1. "The Roman Empire and Its Germanic Peoples" by Herwig Wolfram (University of California, 1997).
Why do thousands of Germans annually visit the 19th-century monument near Detmold honoring the first-century barbarian prince Arminius? Herwig Wolfram explains all. Arminius was the first barbarian to defeat Roman legions, and in his life and deeds one finds the first stirrings of the "German people" among polyglot tribes migrating to the borders of the Roman Empire. At this time, barbarians served Rome as the members of federated armies and as agricultural workers, the talented becoming Roman citizens. By the fourth century, crack Germanic warriors occupied virtually every senior military post in the Roman army. As the Romans were "barbarized," the barbarians were "Romanized." The resulting mix of Roman, Christian and Germanic cultures lay at the heart of what became the German nation.

2. "The Origins of Modern Germany" by Geoffrey Barraclough (Blackwell, 1946).
In a robust history of the German Middle Ages, Geoffrey Barraclough traces Germany's geographic and political fragmentation over 12 centuries (800-1939). It turns out that the most difficult problem in German history was not the rise of National Socialism, whose existence (1920-45) was relatively brief, but the long struggle to arrive at political unity and, eventually, representative government. The failure of Germans to unify their medieval empire, according to Barraclough, is "a story of discontinuity, of development cut short, of incompleteness and retardation." It was only with German reunification in 1990 that the problem was solved, and by the formula that Barraclough prescribed: "a limited democratic Germany within historic boundaries."

3. "Luther" by Heiko A. Oberman (Yale, 1989).
A Dutch Calvinist and a Harvard professor, Heiko A. Oberman (1930-2001) spent a lifetime interpreting the Reformation. Impressed by Martin Luther's beautiful theological mind, he wrote the truest and fairest biography of the father of Protestantism.

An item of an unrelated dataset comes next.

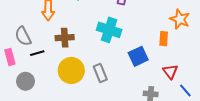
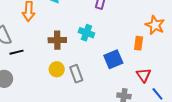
cyan cross: (109, 30) -> (86, 33), size x0.7
brown cross: (65, 38) -> (57, 40), moved
yellow circle: (71, 70) -> (57, 69), moved, size x0.6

Although anti-Jewish, Luther was no advocate of a 16th-century Final Solution, nor does Oberman's Luther--as some historians would have it--cynically oppose the peasants' rebellion of 1524-25 to gain influence with German nobles. This Luther laid the foundation stone for religious freedom, and he was something of a swashbuckling theologian. Out of town on a friend's wedding day, he celebrated the event in absentia by making love to his wife at the moment when he estimated the newlyweds would be similarly enjoying themselves--thus the four of them would be symbolically united, he thought, in the divine institution of marriage and love.

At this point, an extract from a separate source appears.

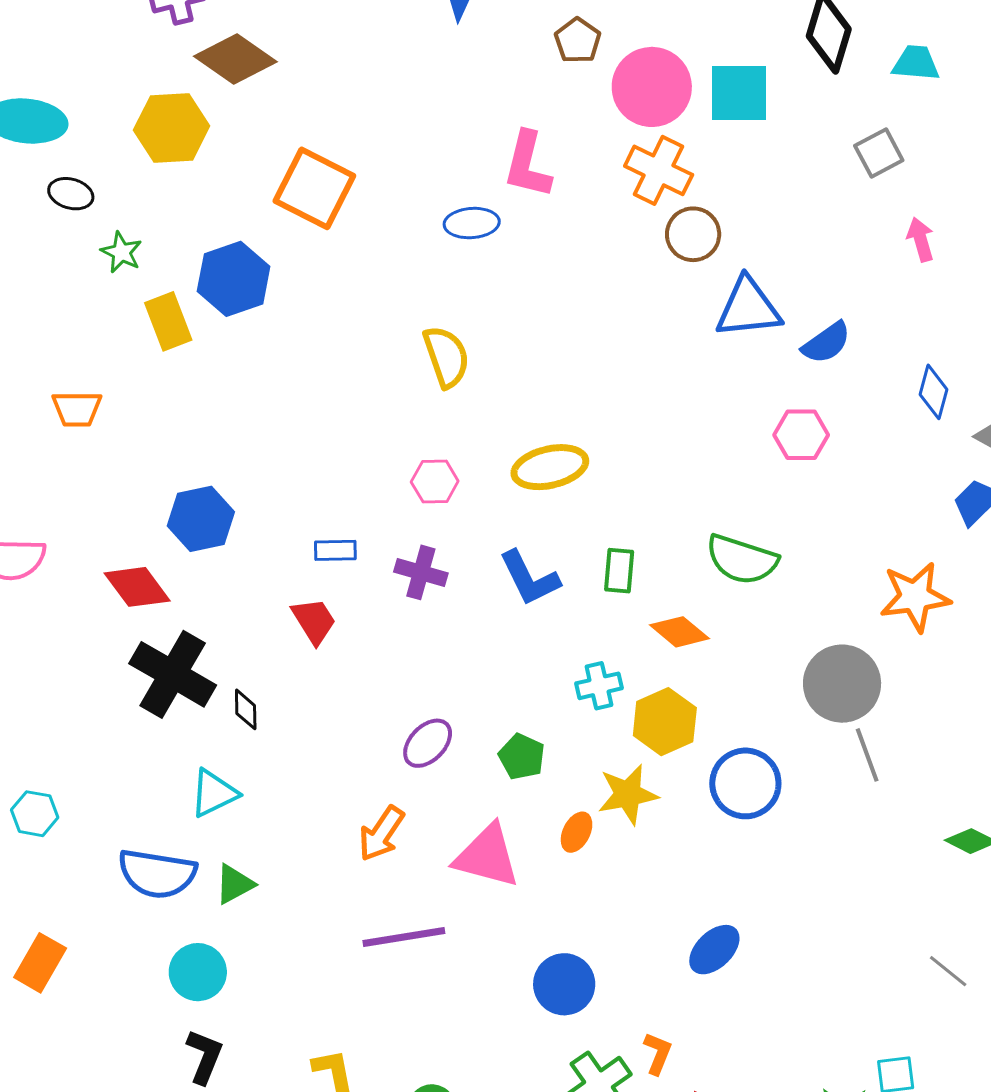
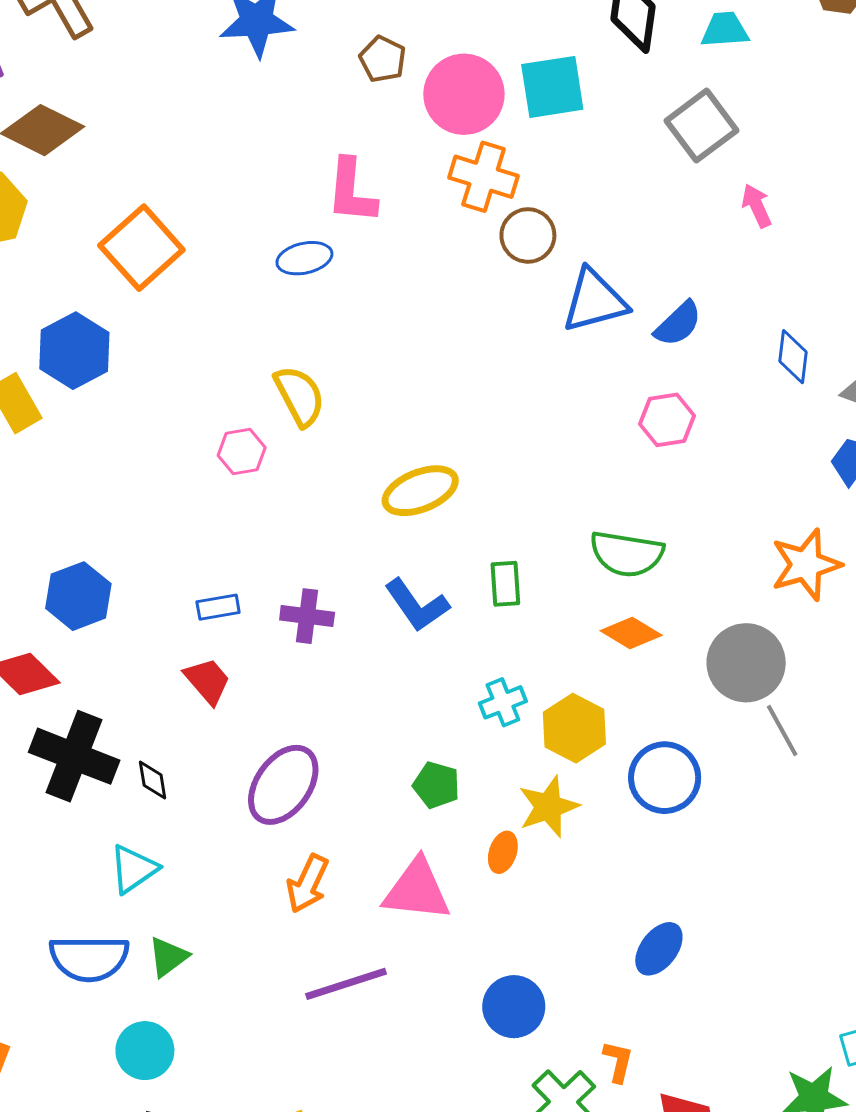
gray square: (879, 153) -> (702, 126), size x1.4
orange square: (314, 188) -> (141, 248), turned 30
pink hexagon: (435, 482) -> (242, 451), moved
orange diamond: (679, 632) -> (631, 633), moved
purple ellipse: (428, 743) -> (283, 785), moved, size x1.5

4. "From Hegel to Nietzsche" by Karl Löwith (Holt, 1964).
Nineteenth-century students of philosopher G.W.F. Hegel trashed their mentor's classical vision of a human world near to God and eternity. Armed with Immanuel Kant's skepticism, they replaced this world with the mighty mind of man. For Karl Marx, ultimate reality was the ascendant proletariat. For Friedrich Nietzsche, the self-sufficient lone individual was as good as it got. For this new generation of German thinkers, belief in reality beyond the individual was delusional: Today was the first day of everyone's life. Jürgen Habermas and Günter Grass continue this philosophical legacy. It is one that Karl Löwith, then an exiled German Jew in Japan, first eloquently lamented in the 1930s.

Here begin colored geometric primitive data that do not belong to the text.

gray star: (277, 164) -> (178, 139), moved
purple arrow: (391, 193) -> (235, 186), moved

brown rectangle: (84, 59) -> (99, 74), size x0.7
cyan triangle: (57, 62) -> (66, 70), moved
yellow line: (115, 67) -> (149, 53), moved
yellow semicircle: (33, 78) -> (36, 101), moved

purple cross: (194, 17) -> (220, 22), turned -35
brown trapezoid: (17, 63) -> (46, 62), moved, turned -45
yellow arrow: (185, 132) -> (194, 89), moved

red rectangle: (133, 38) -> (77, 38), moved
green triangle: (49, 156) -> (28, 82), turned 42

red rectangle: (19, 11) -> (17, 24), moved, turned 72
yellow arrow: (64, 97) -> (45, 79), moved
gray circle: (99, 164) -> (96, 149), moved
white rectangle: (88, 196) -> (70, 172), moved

5. "Bismarck" by Lothar Gall (Allen & Unwin, 1986).
Lothar Gall's "Bismarck" reconstructs a magisterial figure long out of favor with historians. Untrue is the charge that Otto von Bismarck (1815-98) failed to move Germany forward. When Pope Pius IX condemned modernity, the "iron chancellor" led the defense of new freedoms. Gall, while conceding his subject's failings and contradictions, convinces the reader that Bismarck was an effective leader who ensured peace abroad and prosperity at home. He remains Europe's diplomat of diplomats. The best biographies are thorough to a fault, measured in their sympathy, and they tell the story of an entire age.

Mr. Ozment is a professor of ancient and modern history at Harvard University. His most recent book is "A Mighty Fortress: A New History of the German People" (Harper, 2004).